→ What to work on
Please print exactly the lines from the one containing "nului 1950." through the last line of the records, and only those. Leave out any pictures.

→ Data to use
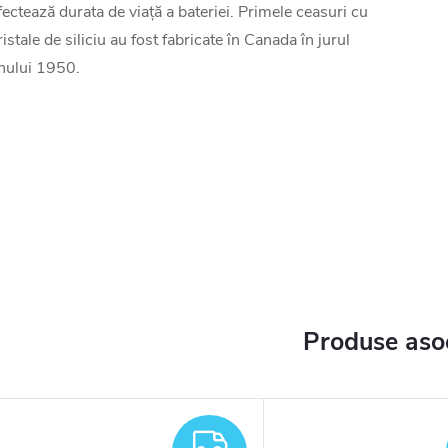
fectează durata de viață a bateriei. Primele ceasuri cu
ristale de siliciu au fost fabricate în Canada în jurul
nului 1950.
Produse aso
TUIT
GRATUIT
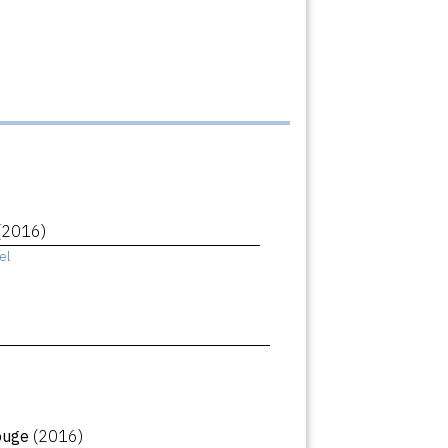
(2016)
el
rouge
(2016)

→ Finished exercise
nului 1950.
Produse aso
TUIT
GRATUIT
(2016)
el
rouge
(2016)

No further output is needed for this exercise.